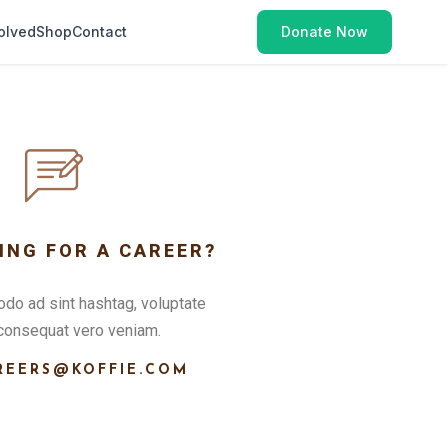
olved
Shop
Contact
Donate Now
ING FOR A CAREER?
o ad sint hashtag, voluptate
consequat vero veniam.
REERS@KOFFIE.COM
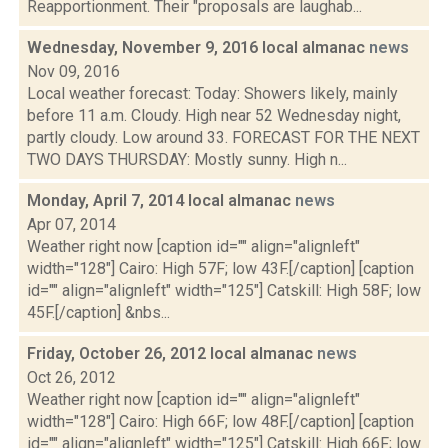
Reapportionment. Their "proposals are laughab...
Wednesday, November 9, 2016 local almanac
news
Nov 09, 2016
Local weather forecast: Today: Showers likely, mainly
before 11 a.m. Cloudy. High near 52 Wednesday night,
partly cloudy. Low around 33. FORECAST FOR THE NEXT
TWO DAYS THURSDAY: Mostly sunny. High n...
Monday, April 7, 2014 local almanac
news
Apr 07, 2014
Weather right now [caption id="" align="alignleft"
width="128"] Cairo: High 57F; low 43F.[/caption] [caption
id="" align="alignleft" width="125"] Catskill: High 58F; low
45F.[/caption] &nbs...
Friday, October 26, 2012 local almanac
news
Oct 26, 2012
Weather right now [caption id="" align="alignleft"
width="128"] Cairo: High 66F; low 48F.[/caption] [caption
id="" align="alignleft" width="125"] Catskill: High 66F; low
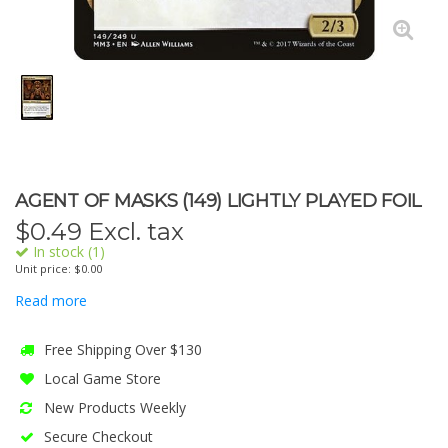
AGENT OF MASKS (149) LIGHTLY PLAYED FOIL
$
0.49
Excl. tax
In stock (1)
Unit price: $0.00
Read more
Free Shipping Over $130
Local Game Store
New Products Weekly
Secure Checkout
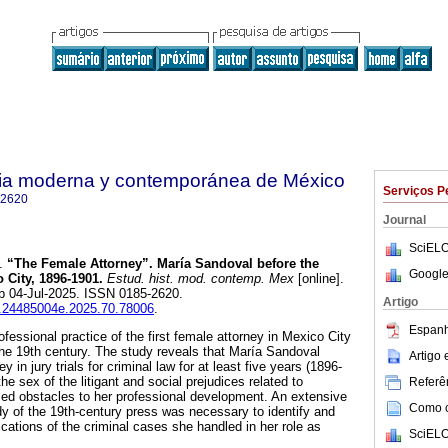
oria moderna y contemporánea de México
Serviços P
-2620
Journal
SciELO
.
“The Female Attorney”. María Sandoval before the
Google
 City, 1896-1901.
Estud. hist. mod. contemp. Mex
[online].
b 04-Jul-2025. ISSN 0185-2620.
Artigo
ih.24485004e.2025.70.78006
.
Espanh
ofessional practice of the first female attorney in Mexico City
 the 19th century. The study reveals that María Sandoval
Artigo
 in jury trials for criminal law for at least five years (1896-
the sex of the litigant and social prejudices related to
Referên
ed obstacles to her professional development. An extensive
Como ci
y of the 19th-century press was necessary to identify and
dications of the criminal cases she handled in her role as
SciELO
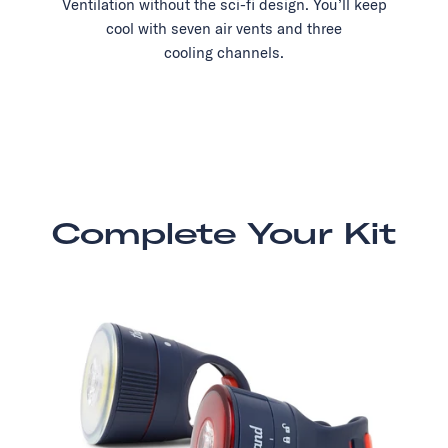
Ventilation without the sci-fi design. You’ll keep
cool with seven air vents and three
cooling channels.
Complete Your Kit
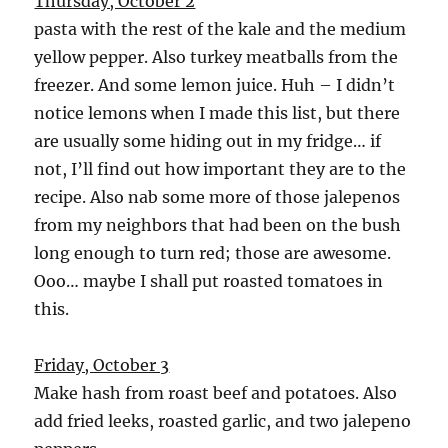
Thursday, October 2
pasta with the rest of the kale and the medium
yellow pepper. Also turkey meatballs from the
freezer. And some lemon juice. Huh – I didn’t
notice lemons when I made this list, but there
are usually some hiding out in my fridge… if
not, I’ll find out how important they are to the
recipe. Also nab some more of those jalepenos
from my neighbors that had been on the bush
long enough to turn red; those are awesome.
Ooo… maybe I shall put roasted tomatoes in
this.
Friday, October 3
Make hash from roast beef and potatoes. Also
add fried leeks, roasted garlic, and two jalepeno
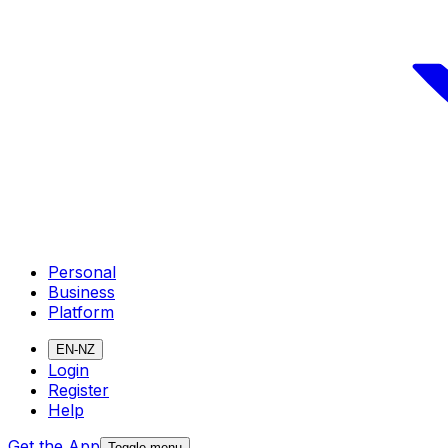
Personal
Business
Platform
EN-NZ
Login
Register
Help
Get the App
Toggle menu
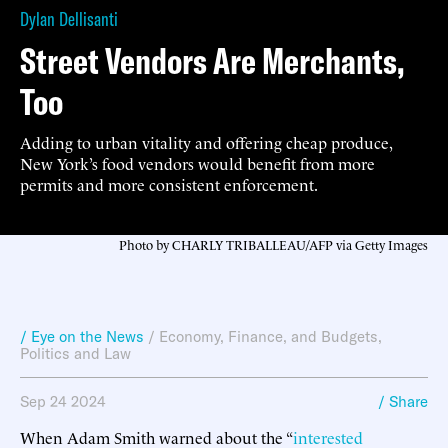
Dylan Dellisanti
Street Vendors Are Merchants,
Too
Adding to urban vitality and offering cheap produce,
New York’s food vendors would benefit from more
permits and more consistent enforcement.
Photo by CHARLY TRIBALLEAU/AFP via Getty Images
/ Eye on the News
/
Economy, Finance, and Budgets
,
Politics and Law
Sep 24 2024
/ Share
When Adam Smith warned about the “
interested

-=-=-

State how many lines of the records above hold the word "this", adding nothing beyond the number.

▶ **Answer section**: 2